Andria Quica, do povo Boe Bororo do Mato Grosso, será Tibira, uma figura histórica e símbolo da luta LGBQTIA+ no Brasil    

     O cinema nacional vem demonstrando fôlego após uma temporada adormecido “num tempo página infeliz da nossa história”, parafraseando Chico Buarque, e um dos maiores sinais de renascer com total vigor foi apresentado no longa “Ainda estou aqui”, Walter Salles, 2024, que emergiu num red carpet levando o Oscar de Melhor filme Internacional.

     De lá para cá, temos percebido quase um boom de produções nos mais diversos formatos, e, para ratificar esse momento, está na tela o festival de cinema do Rio, apresentado de 2 a 12 de outubro de 2025, na cidade do Rio de Janeiro.

     Diante de tantas produções nos mais variados sets de filmagens, existe uma rica realização rodada no Mato Grosso do Sul. Trata-se do curta-metragem “Hendy’a Repykwere”, sem tradução para o português, que tem como protagonista a indígena trans, Andrya Kiga, que conversou com Vila Morena.  

Vila Morena – Fale um pouco da sua história, dessa jornada e a história do seu povo Boe Bororo???

 Andrya Kiga – “Eu sou a ‘Andria Quica’, sou uma jovem indígena mulher trans em movimentos de aprendizagem. Acho que tudo o que eu vivi até hoje me fortaleceu para ser essa menina talentosa e dedicada a tudo o que eu faço. Tive o privilégio de ter uma infância que ajudou muito para eu ser essa pessoa muito social e expressiva no mundo de hoje e um privilégio de ter sido em um povo que, por muito tempo, é muito lindo, extraordinário, contemplador pela sua cosmologia de vida. Meu povo tem as metades exogâmicas norte e sul, contendo, na parte norte, 4 clãs e, na sul, quatro clãs, que possuem as suas pinturas, os seus adornos, os seus animais.

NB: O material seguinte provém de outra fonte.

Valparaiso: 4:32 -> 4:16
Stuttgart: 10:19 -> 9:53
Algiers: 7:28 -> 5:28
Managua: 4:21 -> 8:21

Então tem essas riquezas de divisões lindas e sagradas. Ser uma mulher cerradeira é bem representar o seu bioma cerrado, é trazer as belezas do cerrado, ter um corpo que é o espírito do cerrado, as ancestralidades do cerrado, da mata da esfera de vida, que possui no cerrado em um corpo do ser mulher.

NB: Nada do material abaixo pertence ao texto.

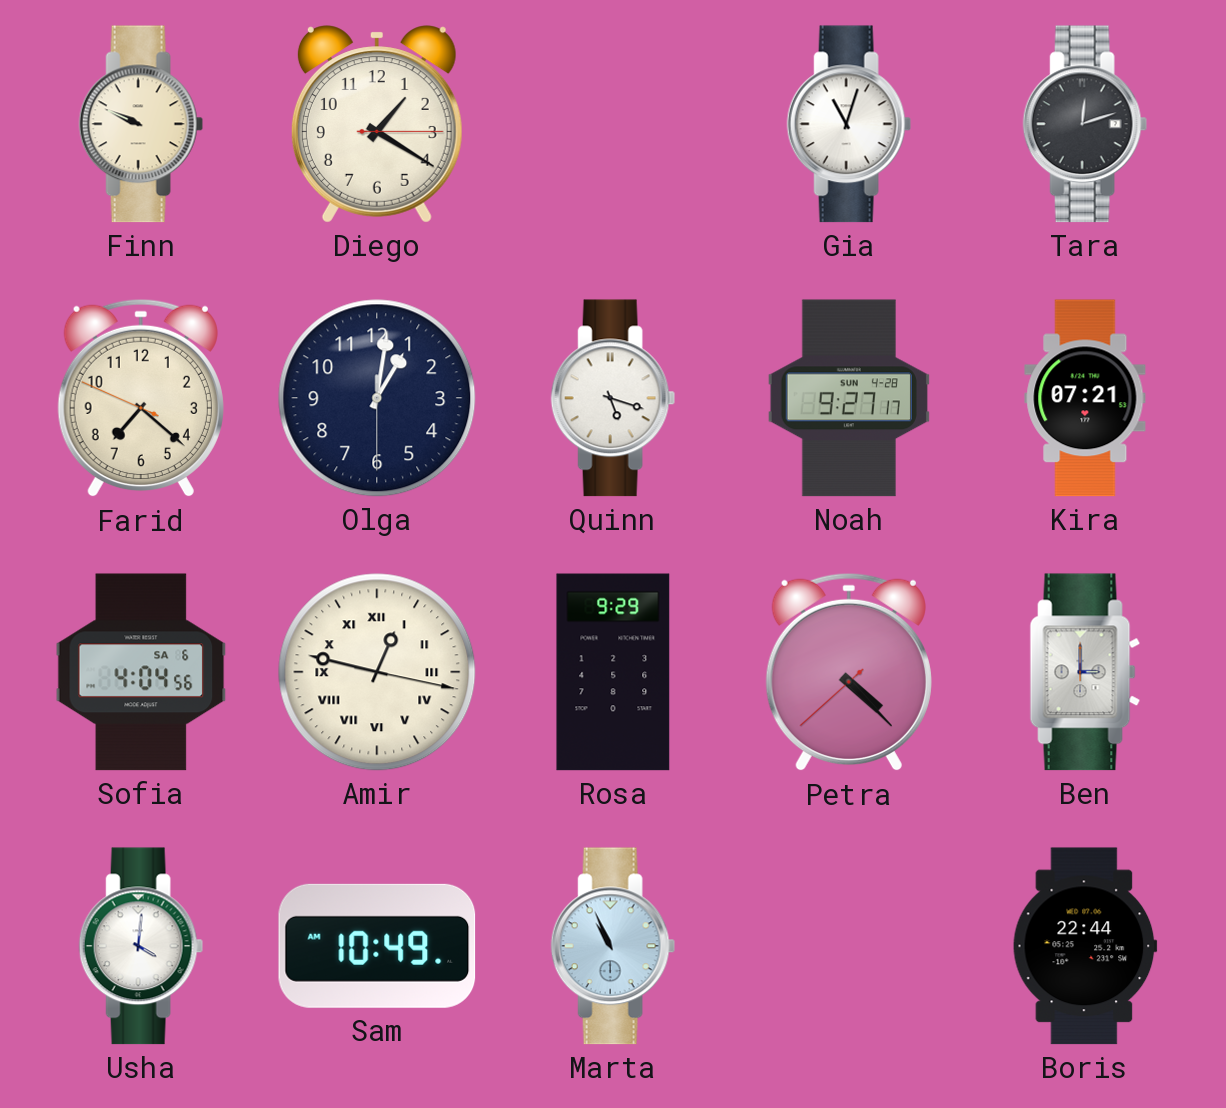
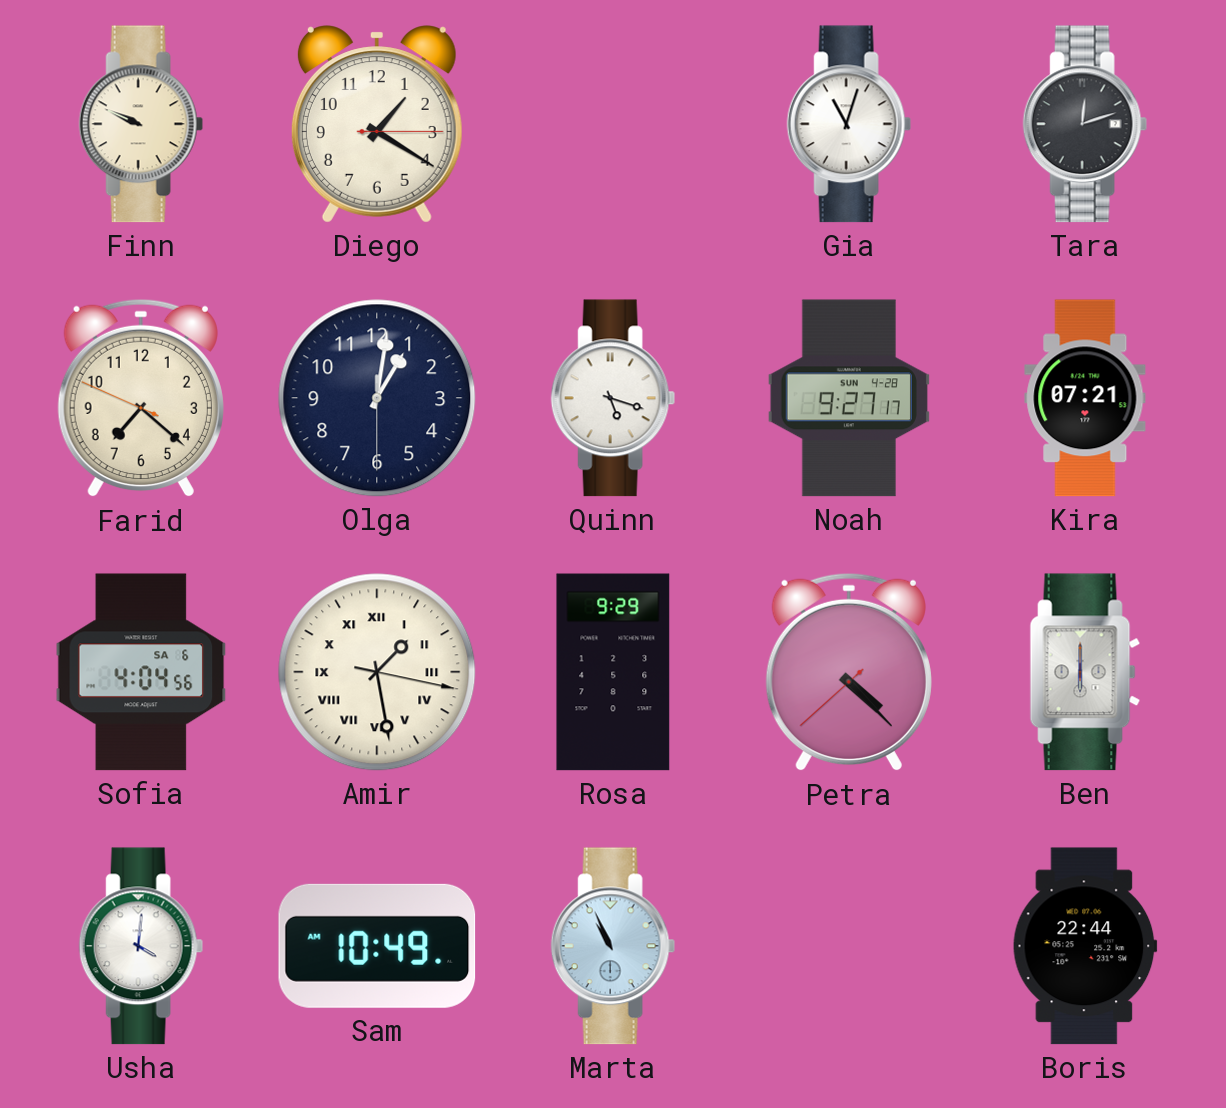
Amir: 12:47 -> 1:28
Ben: 3:00 -> 6:00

Bom, atualmente eu sou só universitária do curso de pedagogia, fazendo de forma EAD na Universidade Católica Dom Bosco do MS, em Campo Grande. Ainda não possuo formações, ainda só formação de vida espiritual da cosmologia do meu povo, sendo ensinada pela minha avó, minha bisavó, pelos anciãos da minha aldeia, que também são autores de saberes tradicionais originais de um povo, pois compreendemos que a cada povo indígena, como o meu povo Boe Bororo, possui política, educação e saúde em todo o seu contexto cosmológico de vida do determinado povo.

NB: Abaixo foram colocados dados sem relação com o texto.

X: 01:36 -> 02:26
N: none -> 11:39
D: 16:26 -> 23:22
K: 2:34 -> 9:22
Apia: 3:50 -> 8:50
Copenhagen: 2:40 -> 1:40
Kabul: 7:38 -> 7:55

Vila Morena – Como foi conquistar esse lugar de mulher trans? Você foi questionada em algum momento dessa caminhada?

Na aldeia não tem muito a dizer da transfobia… eu sempre ganhei respeito do meu povo (Arquivo pessoal)

Andrya Kiga – “A minha relação com meu povo é de muito respeito, pois o meu povo entende que sou uma mulher e não questiona isso pelo físico, pois o meu povo é muito espiritual, então é carregado pelos seus ensinamentos e tem sentimento aos ensinamentos. Costumo dizer que, desde criança, o meu povo em espíritos me questionava por vir ao tempo já do povo sofrido com a colonização, de ficar se questionando por que um espírito feminino foi parar num corpo masculino, mas depois, com as aprendizagens, saberes do meu povo, entende que eu não era um erro e se conectar com a natureza, entender que ela não cria um ser sem o porquê. Bom, eu nunca precisei me pôr na aldeia como uma mulher trans. Meu povo, ele vem da mãe, ele é matrilinear. Todas as nossas divisões, tudo que a gente recebe na nossa cultura, vem das nossas mães. Então, quando eu me entendi como uma mulher, eu só falei para minha avó que eu queria deixar meu lado masculino e queria começar a aprender a praticar a fazer coisas que as mulheres faziam. E a minha avó, ela me recebeu de braços abertos por saber que, depois de vida que viesse por mim, teria suas divisões e eu queria raiz da minha família da minha mãe já tinha. Ela começou a me ensinar as coisas e eu fui ganhando respeito do meu povo nas práticas culturais e nos rituais culturais.”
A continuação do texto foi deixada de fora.